La lluvia golpeaba el cartón como martillos de agua fría, empapando cada rincón de aquel refugio improvisado bajo
el puente de la colonia Guerrero, Ciudad de México. Esperanza Sánchez Morales, de
72 años, abrazaba contra su pecho un pedazo de pan duro que había rescatado
de un contenedor de basura. Sus manos, curtidas por 60 años de lavar ropa ajena
y limpiar pisos, temblaban no solo por el frío de aquella noche de enero, sino
por el hambre que mordía sus entrañas con dientes afilados. “Dios mío”, susurró con voz quebrada,
“Sé que no soy nadie para pedirte nada, pero tengo tanta hambre. El olor a basura quemada y gasolina del tráfico
nocturno se mezclaba con el aroma mooso del cartón húmedo. Esperanza tenía tres
días sin comer, algo más que migajas y agua de la fuente pública. Su estómago
rugía como trueno lejano, un recordatorio constante de una realidad
que jamás imaginó vivir. Nunca pensó que llegaría el día en que dormiría en la
calle. Esperanza había sido una mujer trabajadora toda su vida. A los 15 años
comenzó como empleada doméstica en las casas de Polanco, las zonas ricas de la capital, 45 años lavando, planchando,
cocinando para familias que apenas recordaban su nombre. Pero siempre tuvo su cuartito rentado en la colonia
Morelos. Siempre tuvo un plato de frijoles y tortillas, siempre tuvo dignidad. Todo cambió hace 6 meses. La
señora, para quien trabajaba desde hacía 20 años, falleció y la familia
simplemente cerró la casa. A los 72 años nadie quiso contratar a Esperanza. Ya
está muy mayor, le dijeron en cuatro casas diferentes. Necesitamos alguien más joven, más rápida. Los ahorros de
toda una vida, 7,500 pesos guardados en una lata de café, se evaporaron en 3
meses de renta y medicinas para la presión alta. Cuando llegó el cuarto mes y no pudo pagar, el casero la echó sin
contemplaciones. “A la calle, señora”, le había dicho el hombre, un tipo de unos 50 años con el
rostro endurecido por sus propias penas. Yo también tengo que comer. Y así
Esperanza Sánchez Morales, quien había dedicado toda su vida a servir a otros,
terminó durmiendo en un cartón bajo el puente de Nonoalco. El cartón, que ahora era su cama, había sido de un
refrigerador. Todavía tenía las letras descoloridas. LG 18 pies cúbicos. Qué
ironía, pensaba ella. Un cartón que alguna vez protegió algo que conservaba comida. Ahora protegía a una anciana que
no tenía que comer. Sus únicas posesiones cabían en dos bolsas de plástico negras, tres vestidos
remendados en 12 lugares diferentes, un suéter de lana gris que fue de su difunto esposo Ramón, una foto borrosa
de su boda hace 50 años y una estampa de la Virgen de Guadalupe tan sobada que
casi no se veía la imagen. Cada noche, mientras los autos pasaban rugiendo
sobre el puente, Esperanza rezaba el rosario con cuentas invisibles, porque
hasta el rosario de cuentas de madera lo había vendido por 30 pesos para comprar
tortillas. Cada noche, mientras el frío calaba hasta los huesos y el hambre
mordía sin piedad, se preguntaba, “¿Por qué, Señor? ¿Qué hice para merecer
esto?” La verdad más cruel era el olvido. Esperanza había criado a dos hijas,
Patricia y María Elena. Las crió sola después de que Ramón muriera de un infarto cuando ellas tenían 8 y 10 años.

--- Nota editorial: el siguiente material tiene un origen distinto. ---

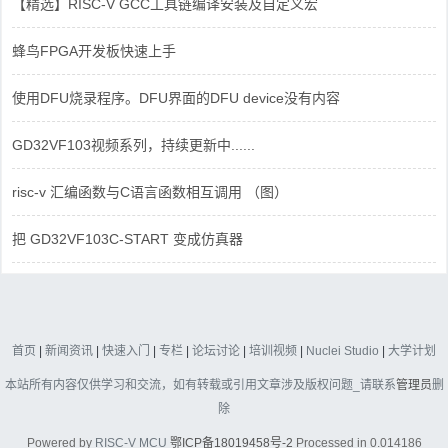
【精选】RISC-V GCC工具链编译安装及自定义宏
蜂鸟FPGA开发板快速上手
使用DFU烧录程序。DFU界面的DFU device没有内容
GD32VF103视频系列，持续更新中......
risc-v 汇编函数与C语言函数相互调用 （图）
把 GD32VF103C-START 变成仿真器
首页
|
新闻资讯
|
快速入门
|
专栏
|
论坛讨论
|
培训视频
|
Nuclei Studio
|
大学计划
本站所有内容仅供学习和交流，如有转载或引用文章涉及版权问题_请联系
管理员
删
除
Powered by
RISC-V MCU
鄂ICP备18019458号-2
Processed in 0.014186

Trabajó doble turno durante 20 años para que estudiaran, para que tuvieran uniformes limpios, para que nunca
pasaran hambre. Patricia se casó con un contador y se mudó a Querétaro. María
Elena consiguió trabajo en una maquiladora en Tijuana. Ambas llamaban una vez al mes, siempre
con prisa, siempre con promesas de pronto te visitamos, mamá. Cuando
Esperanza perdió su cuarto, llamó a ambas. “Ay, mamá, es que ahora estamos
muy apretados de dinero”, le dijo Patricia. “Los niños están en la escuela privada. La colegiatura es carísima.”

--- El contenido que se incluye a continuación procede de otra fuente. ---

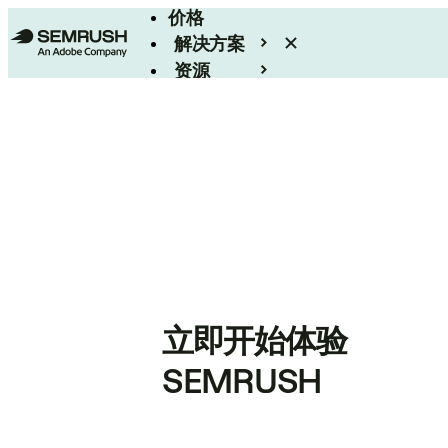
价格
解决方案
资源
Enterprise
立即开始体验
SEMRUSH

“Mamá, aquí en Tijuana todo es muy caro”, dijo María Elena. “Apenas nos
alcanza para nosotros. Ninguna de las dos sabía que su madre dormía en la calle. Esperanza nunca se los dijo. El
orgullo, ese orgullo que te mantiene de pie cuando todo se derrumba le impedía
confesarlo. No quería ser una carga. No quería que sus hijas la vieran como una
mendiga. Aquella noche de enero, mientras la lluvia arreciaba y el frío se volvía insoportable, Esperanza
desenvolvió el pedazo de pan duro. Eran las 11 de la noche. No había comido nada
en todo el día, excepto un vaso de atole aguado que una señora bondadosa del mercado le había regalado en la mañana.

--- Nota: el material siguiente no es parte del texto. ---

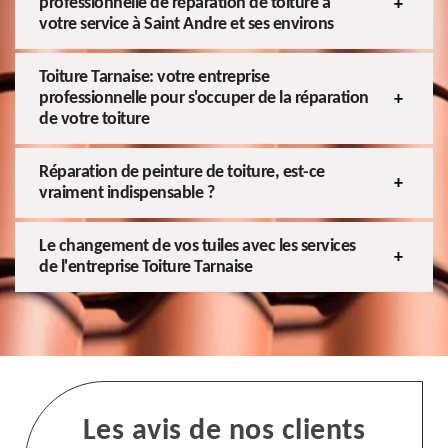
professionnelle de réparation de toiture à
votre service à Saint Andre et ses environs
Toiture Tarnaise: votre entreprise
professionnelle pour s'occuper de la réparation
de votre toiture
Réparation de peinture de toiture, est-ce
vraiment indispensable ?
Le changement de vos tuiles avec les services
de l'entreprise Toiture Tarnaise
Les avis de nos clients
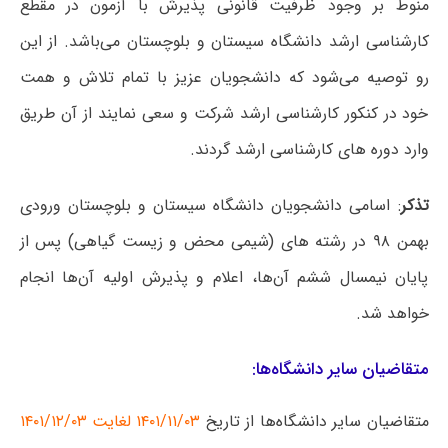
منوط بر وجود ظرفیت قانونی پذیرش با آزمون در مقطع
کارشناسی ارشد دانشگاه سیستان و بلوچستان می‌باشد. از این
رو توصیه می‌شود که دانشجویان عزیز با تمام تلاش و همت
خود در کنکور کارشناسی ارشد شرکت و سعی نمایند از آن طریق
وارد دوره های کارشناسی ارشد گردند.
تذکر
: اسامی دانشجویان دانشگاه سیستان و بلوچستان ورودی
بهمن ۹۸ در رشته های (شیمی محض و زیست گیاهی) پس از
پایان نیمسال ششم آن‌ها، اعلام و پذیرش اولیه آن‌ها انجام
خواهد شد.
متقاضیان سایر دانشگاه‌ها:
متقاضیان سایر دانشگاه‌ها از تاریخ
۱۴۰۱/۱۱/۰۳ لغایت ۱۴۰۱/۱۲/۰۳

El pan estaba mooso en una esquina. Lo limpió con dedos temblorosos y se lo
llevó a la boca. La textura áspera raspó su garganta seca. Tenía gusto a cartón y
a desesperanza, pero era comida. Y cuando tienes hambre, de verdad, no hay lujos. Justo cuando iba a dar el segundo
mordisco, escuchó un gemido bajo. Esperanza levantó la vista. A unos 3
metros de su refugio de cartón, bajo la tenue luz amarillenta de un farol roto que parpadeaba, había un perro. No era
de raza identificable, sino una mezcla de muchas. Pelaje gris y marrón manchado
de lodo, costillas visibles bajo la piel, una oreja caída y la otra parada y
unos ojos, unos ojos cafés que la miraban con una tristeza tan profunda
que parecía humana. El animal estaba empapado, temblando de frío y hambre.
Cjeaba de la pata trasera izquierda. se quedó ahí a prudente distancia, sin
atreverse a acercarse, pero sin irse tampoco. Solo miraba el pan en las manos
de esperanza. La anciana sintió algo quebrarse en su pecho. Aquí estaban los
dos, una anciana abandonada por el mundo y un perro abandonado por sus dueños.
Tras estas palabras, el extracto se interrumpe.